You will also want to visit the Commerce Square also known as Palace Square. This majestic square once served as the main maritime entrance to Lisbon. You can still see the old marble steps leading up to the square from the river. The name Palace Square is a reference to the palace that once stood here for 400 years. It was almost completely destroyed by the 1755 earthquake.
On the north side of the square stands a 19th-century triumphal arch that leads to Rua Augusta, one of the main pedestrian shopping areas in downtown Lisbon. The arch is decorated with statues of historical personalities, like Vasco da Gama (a Portuguese sailor) and Marquês do Pombal , who was responsible for the reconstruction of Lisbon following the earthquake. The spacious arcade buildings which extend around three sides of the square are occupied by government administrative offices and some restaurants.
The 1755 Lisbon earthquake, also known as the Great Lisbon Earthquake took place on Saturday, November 1, 1755, the holiday of All Saints’ Day. The ensuing tsunami and subsequent fires almost totally destroyed Lisbon and adjoining areas. Seismologists today estimate the Lisbon earthquake had a magnitude in the range 8.5–9.0. Estimates place the death toll in Lisbon alone between 10,000 and 100,000 people, making it one of the deadliest earthquakes in history.
One of the buildings that stands today following the devastation is Carmo Convent. The convent is located in the Chiado neighborhood, on a hill overlooking the Rossio Square.
Another place you cannot ignore is Jerónimos Monastery or Hieronymites Monastery, dating back to 1495. Located near the Tower of Belém, it is one of the most prominent examples of the Portuguese Late Gothic Manueline style of architecture. The Monastery was classified a UNESCO World Heritage Site, along with the nearby Tower of Belém, in 1983.
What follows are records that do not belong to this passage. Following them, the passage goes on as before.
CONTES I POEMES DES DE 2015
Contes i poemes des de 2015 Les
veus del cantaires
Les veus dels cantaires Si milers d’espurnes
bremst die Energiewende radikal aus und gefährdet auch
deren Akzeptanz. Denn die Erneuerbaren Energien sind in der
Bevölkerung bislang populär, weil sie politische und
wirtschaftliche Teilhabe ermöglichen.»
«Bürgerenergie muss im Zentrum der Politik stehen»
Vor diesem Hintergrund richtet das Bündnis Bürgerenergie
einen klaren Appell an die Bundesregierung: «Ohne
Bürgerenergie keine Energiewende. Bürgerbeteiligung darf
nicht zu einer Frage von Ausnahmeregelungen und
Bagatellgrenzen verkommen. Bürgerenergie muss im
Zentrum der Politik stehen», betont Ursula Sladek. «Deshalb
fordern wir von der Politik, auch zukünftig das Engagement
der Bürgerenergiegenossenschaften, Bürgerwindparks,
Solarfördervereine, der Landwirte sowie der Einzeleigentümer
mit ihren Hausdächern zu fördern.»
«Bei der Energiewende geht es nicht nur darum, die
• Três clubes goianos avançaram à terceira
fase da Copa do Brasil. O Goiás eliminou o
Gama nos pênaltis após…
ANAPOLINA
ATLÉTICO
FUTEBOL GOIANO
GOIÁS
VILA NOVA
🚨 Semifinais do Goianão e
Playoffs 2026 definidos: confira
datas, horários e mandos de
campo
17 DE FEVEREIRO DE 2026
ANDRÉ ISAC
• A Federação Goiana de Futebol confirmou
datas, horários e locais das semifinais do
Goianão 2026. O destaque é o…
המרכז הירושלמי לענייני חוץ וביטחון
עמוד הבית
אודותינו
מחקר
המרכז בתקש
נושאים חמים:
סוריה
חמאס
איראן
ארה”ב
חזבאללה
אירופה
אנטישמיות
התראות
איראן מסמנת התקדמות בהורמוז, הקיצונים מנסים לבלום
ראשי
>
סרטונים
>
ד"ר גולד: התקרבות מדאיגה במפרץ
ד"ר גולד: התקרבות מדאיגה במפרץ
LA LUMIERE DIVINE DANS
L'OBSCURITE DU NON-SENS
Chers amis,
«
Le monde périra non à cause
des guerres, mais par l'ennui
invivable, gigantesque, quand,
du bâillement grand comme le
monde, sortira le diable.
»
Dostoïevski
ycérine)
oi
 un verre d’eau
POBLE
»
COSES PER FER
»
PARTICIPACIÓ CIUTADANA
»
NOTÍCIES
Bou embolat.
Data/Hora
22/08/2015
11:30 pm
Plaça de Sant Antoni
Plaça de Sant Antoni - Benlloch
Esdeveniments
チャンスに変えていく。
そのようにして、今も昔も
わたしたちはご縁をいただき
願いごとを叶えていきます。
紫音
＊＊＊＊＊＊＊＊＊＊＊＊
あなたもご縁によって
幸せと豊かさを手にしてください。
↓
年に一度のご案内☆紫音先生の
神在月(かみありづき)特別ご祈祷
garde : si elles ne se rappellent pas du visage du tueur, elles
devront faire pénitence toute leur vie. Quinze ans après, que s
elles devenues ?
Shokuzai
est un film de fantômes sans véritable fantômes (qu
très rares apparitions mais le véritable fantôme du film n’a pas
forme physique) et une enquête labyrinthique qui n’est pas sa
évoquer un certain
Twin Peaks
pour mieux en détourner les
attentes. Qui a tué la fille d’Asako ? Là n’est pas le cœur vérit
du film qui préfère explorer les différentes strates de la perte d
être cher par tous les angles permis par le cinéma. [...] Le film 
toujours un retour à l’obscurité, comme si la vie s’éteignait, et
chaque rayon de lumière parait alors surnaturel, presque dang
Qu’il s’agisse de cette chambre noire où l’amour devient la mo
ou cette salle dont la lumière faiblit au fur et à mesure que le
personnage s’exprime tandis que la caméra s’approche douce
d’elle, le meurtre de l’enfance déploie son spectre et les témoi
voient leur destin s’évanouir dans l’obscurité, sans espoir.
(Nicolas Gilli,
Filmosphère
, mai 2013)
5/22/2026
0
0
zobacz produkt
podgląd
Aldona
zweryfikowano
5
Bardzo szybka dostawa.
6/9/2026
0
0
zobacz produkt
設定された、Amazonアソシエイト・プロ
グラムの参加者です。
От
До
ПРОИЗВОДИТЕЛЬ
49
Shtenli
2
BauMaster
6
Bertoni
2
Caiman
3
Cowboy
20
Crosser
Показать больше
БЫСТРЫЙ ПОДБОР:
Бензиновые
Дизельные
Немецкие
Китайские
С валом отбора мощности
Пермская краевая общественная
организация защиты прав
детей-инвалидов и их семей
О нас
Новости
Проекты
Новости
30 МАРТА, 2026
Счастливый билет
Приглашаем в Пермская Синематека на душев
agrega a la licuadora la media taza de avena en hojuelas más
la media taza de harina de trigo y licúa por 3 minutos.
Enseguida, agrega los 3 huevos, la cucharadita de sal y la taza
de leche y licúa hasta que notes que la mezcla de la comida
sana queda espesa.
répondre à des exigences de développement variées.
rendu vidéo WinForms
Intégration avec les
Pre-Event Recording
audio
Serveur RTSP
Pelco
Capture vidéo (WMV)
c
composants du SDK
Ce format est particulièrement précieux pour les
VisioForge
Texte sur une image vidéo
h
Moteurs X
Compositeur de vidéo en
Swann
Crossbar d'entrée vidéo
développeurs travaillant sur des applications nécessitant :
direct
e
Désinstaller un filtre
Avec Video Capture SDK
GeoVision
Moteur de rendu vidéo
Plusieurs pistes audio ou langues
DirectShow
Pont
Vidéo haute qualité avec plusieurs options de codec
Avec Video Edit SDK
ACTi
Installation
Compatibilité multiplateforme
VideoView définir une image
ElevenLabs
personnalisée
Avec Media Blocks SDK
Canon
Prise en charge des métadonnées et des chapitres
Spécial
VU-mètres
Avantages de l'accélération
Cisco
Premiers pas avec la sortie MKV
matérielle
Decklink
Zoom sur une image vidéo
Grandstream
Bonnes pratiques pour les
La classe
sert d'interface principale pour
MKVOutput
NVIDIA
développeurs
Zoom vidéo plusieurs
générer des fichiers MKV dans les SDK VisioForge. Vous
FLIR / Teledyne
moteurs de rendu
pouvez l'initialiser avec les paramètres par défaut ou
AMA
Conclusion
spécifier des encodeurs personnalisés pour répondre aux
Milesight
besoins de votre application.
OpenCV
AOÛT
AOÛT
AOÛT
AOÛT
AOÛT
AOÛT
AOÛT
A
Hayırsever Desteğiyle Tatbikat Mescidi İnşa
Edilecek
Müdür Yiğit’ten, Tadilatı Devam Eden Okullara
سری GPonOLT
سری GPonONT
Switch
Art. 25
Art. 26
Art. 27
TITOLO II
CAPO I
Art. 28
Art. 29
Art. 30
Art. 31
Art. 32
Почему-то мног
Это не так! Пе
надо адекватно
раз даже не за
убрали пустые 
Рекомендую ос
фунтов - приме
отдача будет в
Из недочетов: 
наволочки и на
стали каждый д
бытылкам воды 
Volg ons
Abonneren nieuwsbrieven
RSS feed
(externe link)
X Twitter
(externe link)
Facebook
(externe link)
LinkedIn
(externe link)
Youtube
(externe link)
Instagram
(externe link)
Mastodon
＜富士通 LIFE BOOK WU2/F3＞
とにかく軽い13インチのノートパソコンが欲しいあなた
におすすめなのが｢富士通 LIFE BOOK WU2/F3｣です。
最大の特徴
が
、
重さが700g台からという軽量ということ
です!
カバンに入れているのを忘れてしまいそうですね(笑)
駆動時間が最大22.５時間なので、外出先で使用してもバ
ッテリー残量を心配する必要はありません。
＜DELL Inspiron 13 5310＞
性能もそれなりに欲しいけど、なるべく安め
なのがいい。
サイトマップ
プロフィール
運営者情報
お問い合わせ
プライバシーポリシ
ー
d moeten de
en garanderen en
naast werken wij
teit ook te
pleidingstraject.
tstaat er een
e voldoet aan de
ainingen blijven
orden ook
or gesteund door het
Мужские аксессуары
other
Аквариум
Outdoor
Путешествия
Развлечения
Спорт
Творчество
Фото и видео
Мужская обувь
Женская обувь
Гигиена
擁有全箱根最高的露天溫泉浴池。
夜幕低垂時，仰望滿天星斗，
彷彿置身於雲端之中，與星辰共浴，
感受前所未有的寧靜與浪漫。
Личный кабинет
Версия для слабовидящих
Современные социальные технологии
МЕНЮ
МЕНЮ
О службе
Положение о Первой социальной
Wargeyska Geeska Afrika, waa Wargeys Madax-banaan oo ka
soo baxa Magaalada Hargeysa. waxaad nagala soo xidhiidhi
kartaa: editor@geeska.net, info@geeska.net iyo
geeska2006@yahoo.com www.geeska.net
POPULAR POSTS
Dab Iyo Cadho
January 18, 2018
Located across from Jerónimos Monastery, accessible via an underpass, is the Discoveries Monument, built on the north bank of the Tagus River in 1960 to commemorate the 500th anniversary of the death of Prince Henry the Navigator.
It represents a three-sailed ship ready to depart, with sculptures of important historical figures such as King Manuel I, Camões, Vasco da Gama, Magellan, Cabral, and several other notable Portuguese explorers, crusaders, monks, cartographers, and cosmographers, following Prince Henry the Navigator. Inside the monument is an exhibition space with temporary exhibits. Visitors can take an elevator to the top of the monument for a bird’s eye views of Belem and its monuments.
Finally, there is the delicious Portuguese cuisine to sample. Most restaurants are very small, family run and generally cheap. Some of them have a sheet posted on the door with the “pratos do dia” (dishes of the day) featured on it. These dishes are usually cheaper and fresher than the rest of menu. Beware that during dinner, the waiter will more than likely bring you some unrequested starter dishes, called couvert. These items are not free so feel free not to touch them and they will not be charged on your bill.
There is so much to see and do in Lisbon that this article is merely the tip of the iceberg. I hope you will have a chance to visit this magnificent city one day, explore some of the places I have talked about and venture out on your own to discover the many places I have not even touched upon. So, “boa sorte e viagens seguras!”